Management of Bleeding After Alteplase When No Specific Antidote is Available
Immediately stop the alteplase infusion and administer cryoprecipitate 10 units IV over 10-30 minutes plus tranexamic acid 1000 mg IV over 10 minutes (or ε-aminocaproic acid 4-5 g IV over 1 hour) to reverse the fibrinolytic effects. 1, 2
Immediate Actions
- Stop the alteplase infusion immediately if the patient develops severe headache, acute hypertension, nausea, vomiting, or neurological worsening 1, 2
- Obtain emergent non-contrast head CT to confirm and characterize the hemorrhage 1, 2
- Send stat laboratory studies: complete blood count, PT/INR, aPTT, fibrinogen level, and type and cross-match 1, 2
Pharmacologic Reversal Strategy
The 2018 AHA/ASA guidelines provide Class IIb recommendations (Level of Evidence C-EO) for reversal agents, acknowledging the limited evidence base but recognizing clinical necessity 1:
First-Line Reversal Agents
- Cryoprecipitate (contains factor VIII and fibrinogen): Administer 10 units IV infused over 10-30 minutes 1, 2
Antifibrinolytic Therapy
Choose one of the following 1, 2:
- Tranexamic acid: 1000 mg IV infused over 10 minutes (peak onset in 3 hours) 1, 2, 3
- ε-aminocaproic acid: 4-5 g IV over 1 hour, followed by 1 g IV infusion until bleeding is controlled (peak onset in 3 hours) 1, 2
Important caveat: The evidence for aminocaproic acid efficacy is limited, with one case series showing hemostasis in only 3 of 10 evaluable patients, and it remains unclear whether aminocaproic acid independently contributes to hemostasis 4. However, guidelines still recommend its use when cryoprecipitate is unavailable or insufficient 1.
Blood Pressure Management
- Maintain strict BP control with target <180/105 mm Hg 1, 2
- Increase monitoring frequency if BP exceeds these thresholds 1, 2
- Perform neurological assessments every 15 minutes during the first 2 hours, every 30 minutes for the next 6 hours, then hourly until 24 hours 1, 2
Supportive Management
Address the following parameters aggressively 1, 2:
- Intracranial pressure management 1, 2
- Maintain adequate cerebral perfusion pressure and mean arterial pressure 1, 2, 3
- Temperature control (avoid hyperthermia) 1, 3
- Glucose control (avoid hyperglycemia) 1, 3
Mandatory Specialist Consultations
- Hematology consultation for coagulopathy management 1, 2, 3
- Neurosurgery consultation for potential surgical intervention 1, 2, 3
Critical Pitfalls to Avoid
Do not delay reversal treatment to obtain all laboratory results if clinical suspicion for hemorrhage is high—initiate cryoprecipitate and antifibrinolytic therapy while awaiting confirmation 2. The Class IIb evidence level reflects limited data, not lack of clinical urgency 1.
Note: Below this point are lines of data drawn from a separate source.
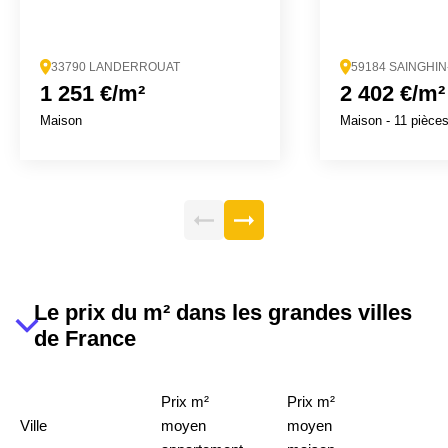
33790 LANDERROUAT
59184 SAINGHI
1 251 €/m²
2 402 €/m²
Maison
Maison
- 11 pièce
Le prix du m² dans les grandes villes
de France
Prix m²
Prix m²
Ville
moyen
moyen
Avoid antiplatelet and anticoagulant therapy for at least 24 hours after the hemorrhage 1, 2. Only restart after repeat imaging confirms stability and clinical improvement 2. While one retrospective study suggested early antiplatelet therapy (<24 hours post-alteplase) may be safe in select patients without hemorrhage 5, this does not apply to patients with active bleeding complications.
Ensure blood product availability: Have multiple units of packed red blood cells (cross-matched), additional cryoprecipitate units on standby, fresh frozen plasma if INR becomes elevated, and platelets if count drops below 100,000/mm³ 3.